Instructions to follow | The answer must consist of every line in the data below that holds the word "только".

BEGIN Provided entries

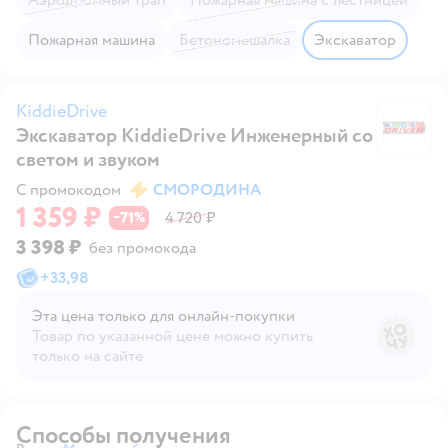
Пожарная машина
Бетономешалка
Экскаватор
KiddieDrive
Экскаватор KiddieDrive Инженерный со
Ki
светом и звуком
С промокодом
СМОРОДИНА
1 359 ₽
71
4 720 ₽
−
%
3 398 ₽
без промокода
+
33,98
Эта цена только для онлайн‑покупки
Товар по указанной цене можно купить
только на сайте
Способы получения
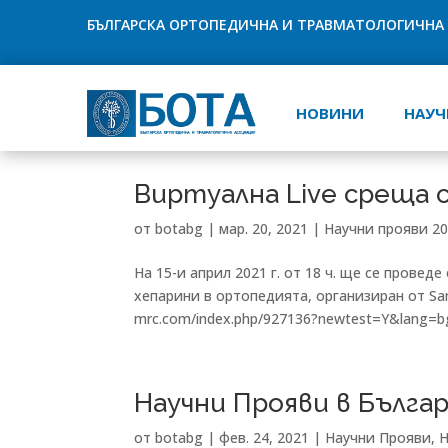
БЪЛГАРСКА ОРТОПЕДИЧНА И ТРАВМАТОЛОГИЧНА
НОВИНИ
НАУЧ
Виртуална Live среща 
от
botabg
|
мар. 20, 2021
|
Научни прояви 2
На 15-и април 2021 г. от 18 ч. ще се прове
хепарини в ортопедията, организиран от Sano
mrc.com/index.php/927136?newtest=Y&lang=bg
Научни Прояви в Българ
от
botabg
|
фев. 24, 2021
|
Научни Прояви
,
Н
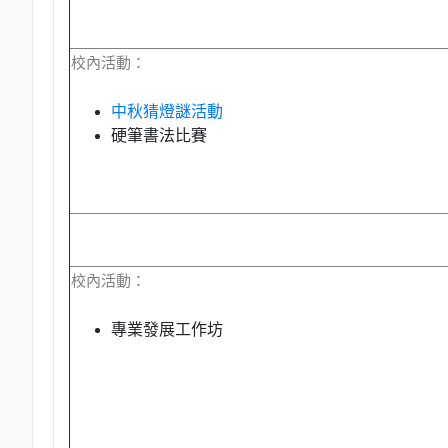
校內活動：
中秋猜燈謎活動
硬筆書法比賽
校內活動：
專業發展工作坊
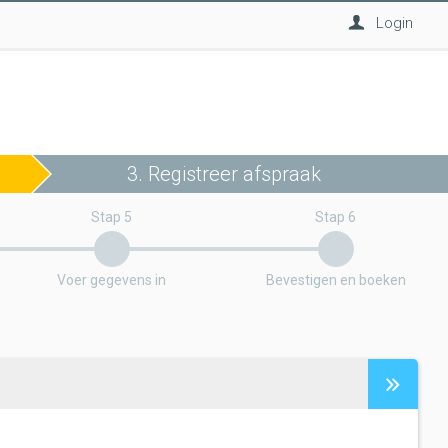
Login
3. Registreer afspraak
Stap 5
Stap 6
Voer gegevens in
Bevestigen en boeken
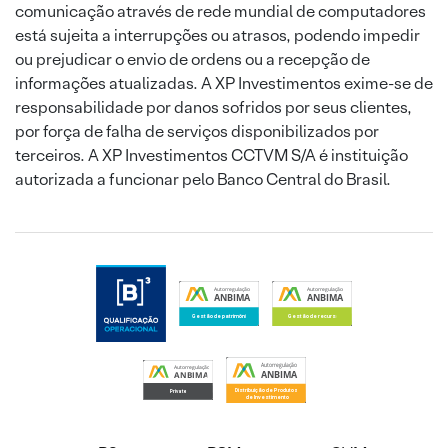
comunicação através de rede mundial de computadores
está sujeita a interrupções ou atrasos, podendo impedir
ou prejudicar o envio de ordens ou a recepção de
informações atualizadas. A XP Investimentos exime-se de
responsabilidade por danos sofridos por seus clientes,
por força de falha de serviços disponibilizados por
terceiros. A XP Investimentos CCTVM S/A é instituição
autorizada a funcionar pelo Banco Central do Brasil.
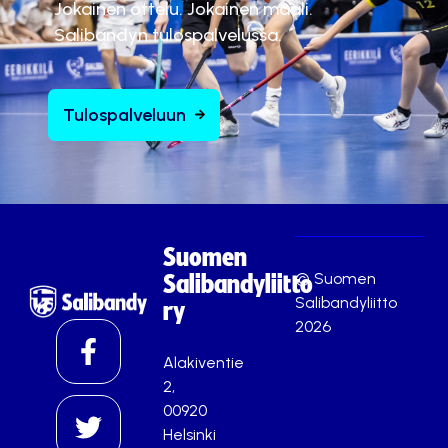
Jokainen ottelu. Jokainen maali.
Salibandyn tulospalvelussa.
Tulospalveluun
Suomen
© Suomen
Salibandyliitto
Salibandyliitto
ry
2026
Alakiventie
2,
00920
Helsinki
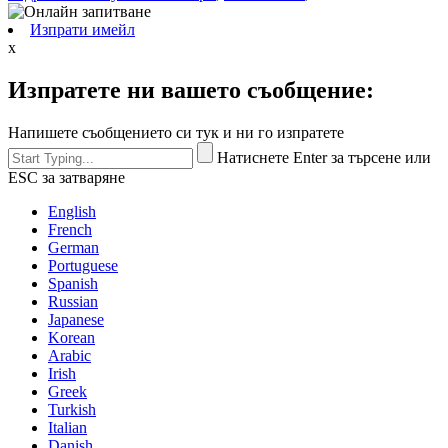
Изпрати имейл
x
Изпратете ни вашето съобщение:
Напишете съобщението си тук и ни го изпратете
Натиснете Enter за търсене или
ESC за затваряне
English
French
German
Portuguese
Spanish
Russian
Japanese
Korean
Arabic
Irish
Greek
Turkish
Italian
Danish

END Provided entries

Response area |
Эта цена только для онлайн‑покупки
только на сайте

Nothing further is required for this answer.